Top of Supplied data
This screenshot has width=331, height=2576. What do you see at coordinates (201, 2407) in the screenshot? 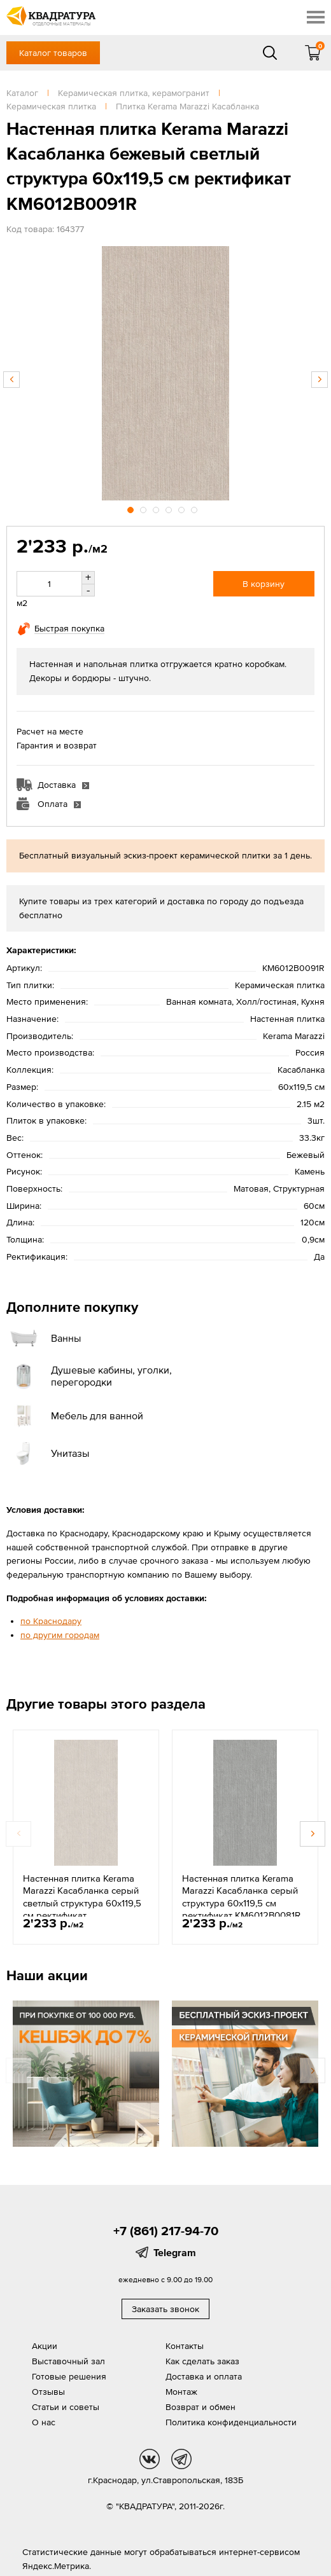
I see `Возврат и обмен` at bounding box center [201, 2407].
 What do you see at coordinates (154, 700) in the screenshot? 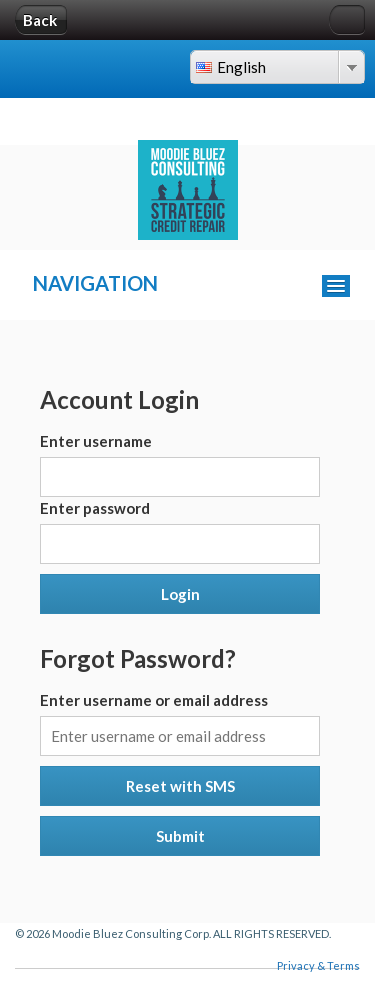
I see `Enter username or email address` at bounding box center [154, 700].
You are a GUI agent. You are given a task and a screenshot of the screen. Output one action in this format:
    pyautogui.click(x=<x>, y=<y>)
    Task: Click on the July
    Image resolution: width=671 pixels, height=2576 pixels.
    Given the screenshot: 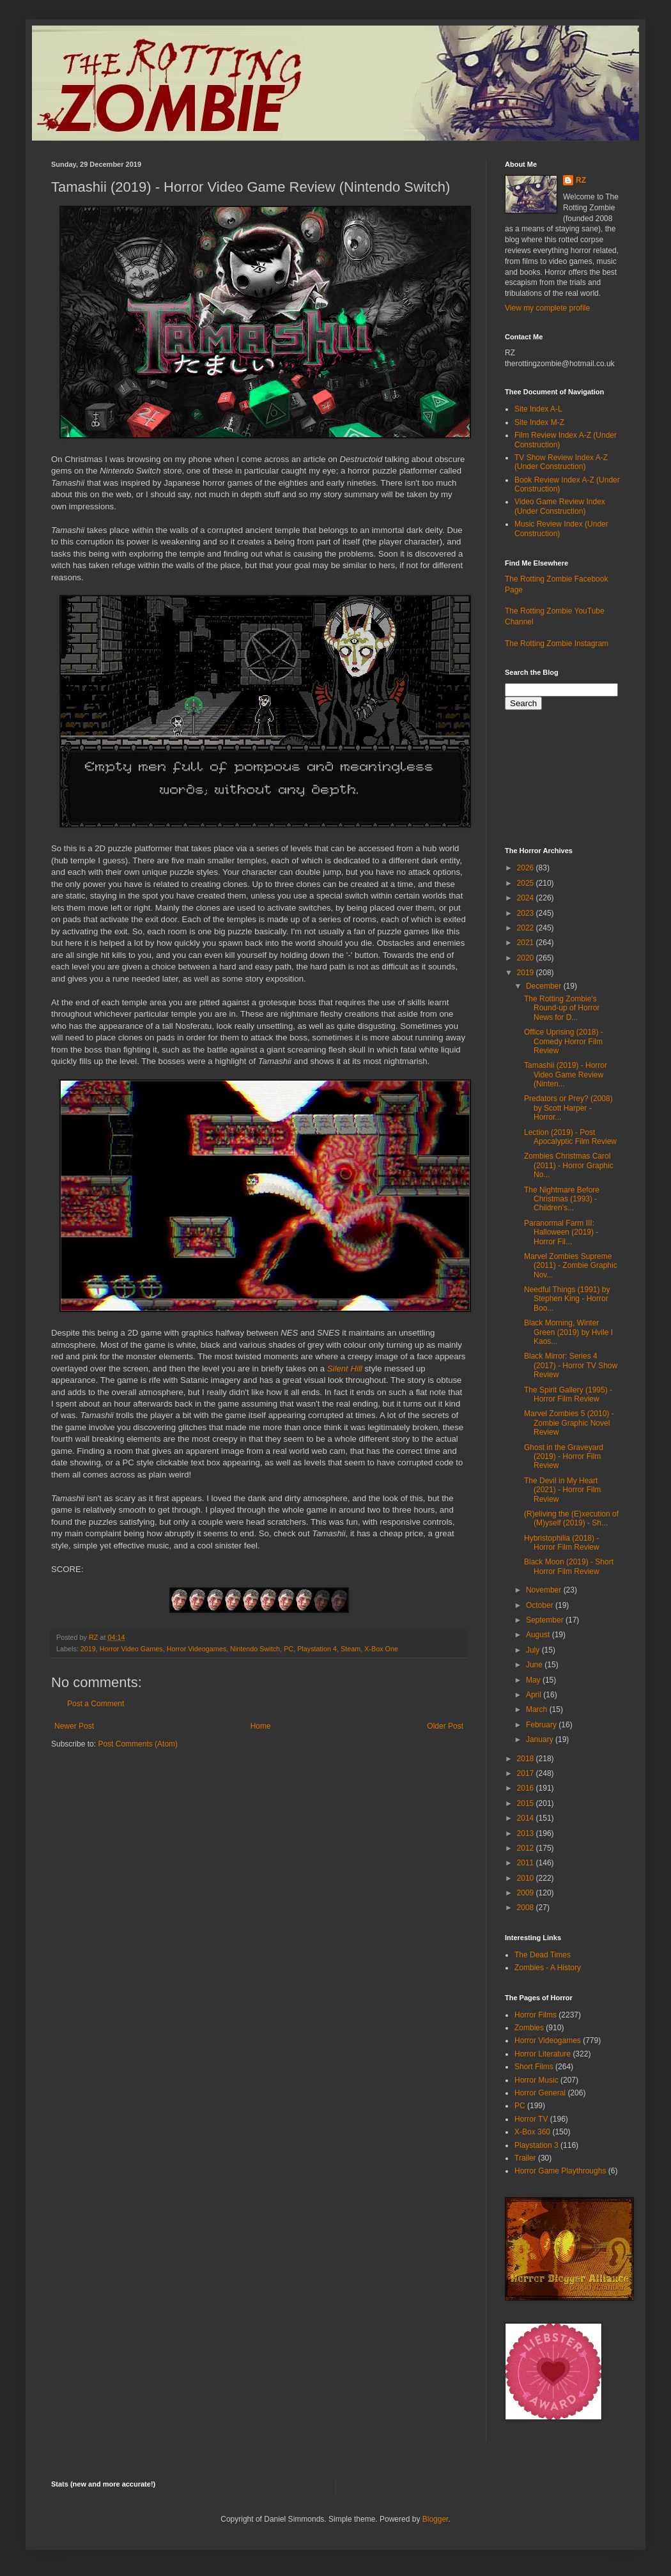 What is the action you would take?
    pyautogui.click(x=534, y=1650)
Bottom of Supplied data
**What you are asked to do**
From the records above, write out exactly the lines that begin at the line with "What do you see at coordinates (154, 700)" and end at the line with "You are a GUI". Pictures must not appear in the output.

**Task result**
 What do you see at coordinates (154, 700) in the screenshot? 
I see `Enter username or email address` at bounding box center [154, 700].
You are a GUI agent. You are given a task and a screenshot of the screen. Output one action in this format:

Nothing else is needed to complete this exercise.